◆ WHAT TO WORK ON: In the data below, which lines hold "Школьная"? Copy every one.

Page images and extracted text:
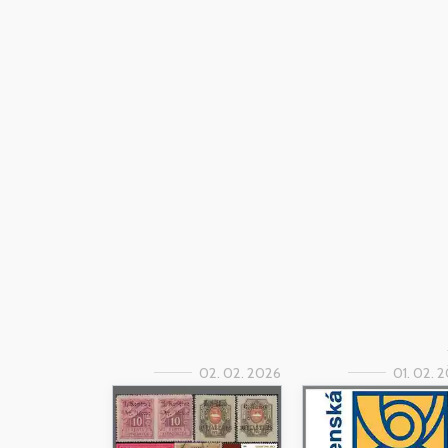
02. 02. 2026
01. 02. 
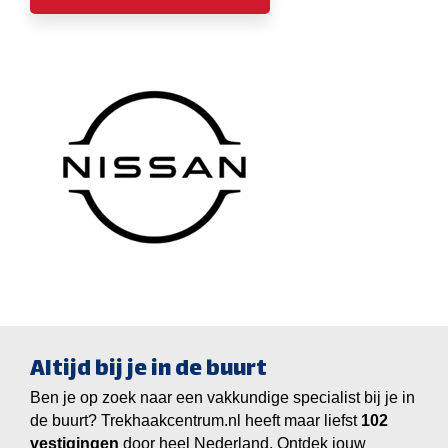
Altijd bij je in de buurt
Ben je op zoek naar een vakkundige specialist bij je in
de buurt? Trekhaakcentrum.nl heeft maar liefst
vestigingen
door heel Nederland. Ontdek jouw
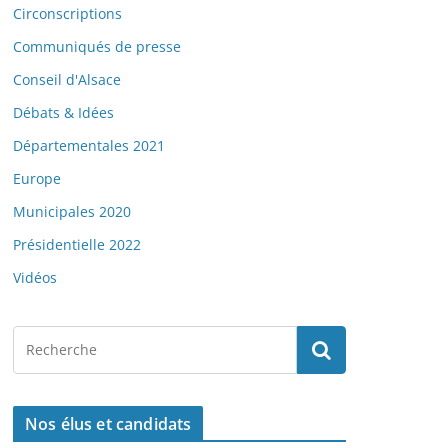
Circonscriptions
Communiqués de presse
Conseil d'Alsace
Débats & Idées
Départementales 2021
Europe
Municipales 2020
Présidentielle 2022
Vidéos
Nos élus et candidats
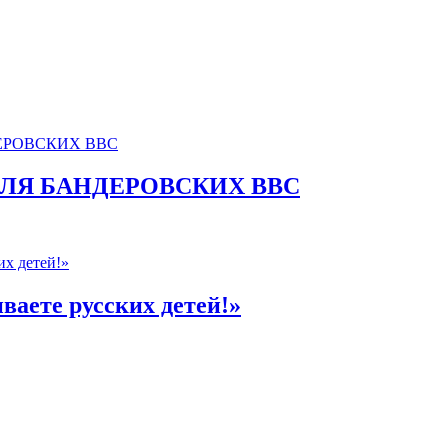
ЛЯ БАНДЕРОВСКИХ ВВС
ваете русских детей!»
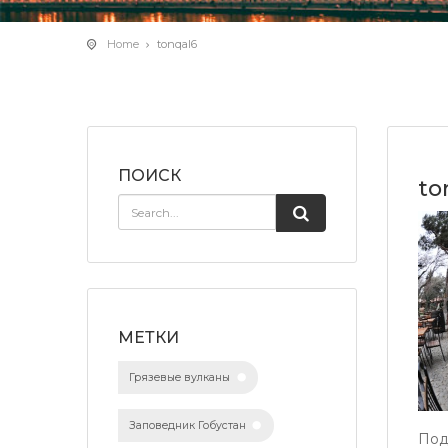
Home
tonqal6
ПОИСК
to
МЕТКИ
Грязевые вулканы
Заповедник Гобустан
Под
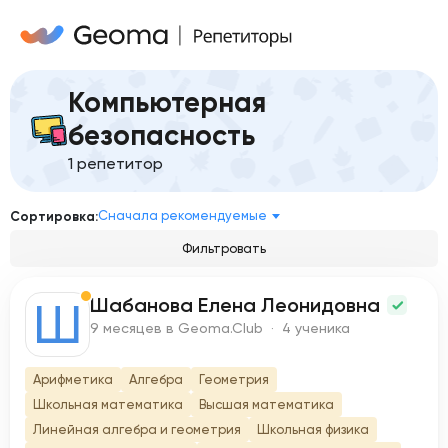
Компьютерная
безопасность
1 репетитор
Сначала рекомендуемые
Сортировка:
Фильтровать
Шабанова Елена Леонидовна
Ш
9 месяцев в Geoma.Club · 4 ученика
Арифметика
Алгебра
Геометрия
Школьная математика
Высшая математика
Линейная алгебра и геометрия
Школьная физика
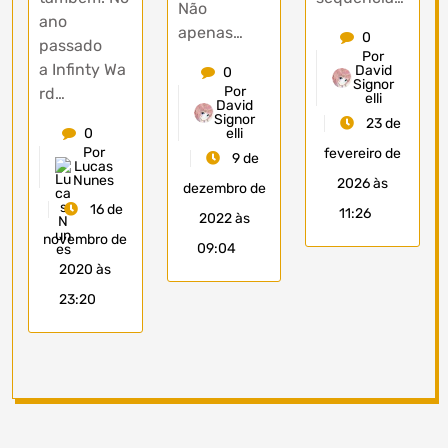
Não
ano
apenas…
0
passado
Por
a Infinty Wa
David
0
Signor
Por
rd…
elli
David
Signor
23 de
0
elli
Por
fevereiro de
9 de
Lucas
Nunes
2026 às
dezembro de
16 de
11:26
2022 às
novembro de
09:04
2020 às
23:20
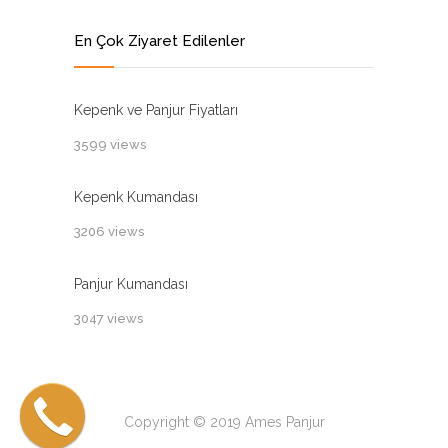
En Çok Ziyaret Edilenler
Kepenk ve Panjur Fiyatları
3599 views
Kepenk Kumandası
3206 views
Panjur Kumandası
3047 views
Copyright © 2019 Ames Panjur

◆ ANSWER TO THIS PROBLEM:
Школьная математика
Школьная физика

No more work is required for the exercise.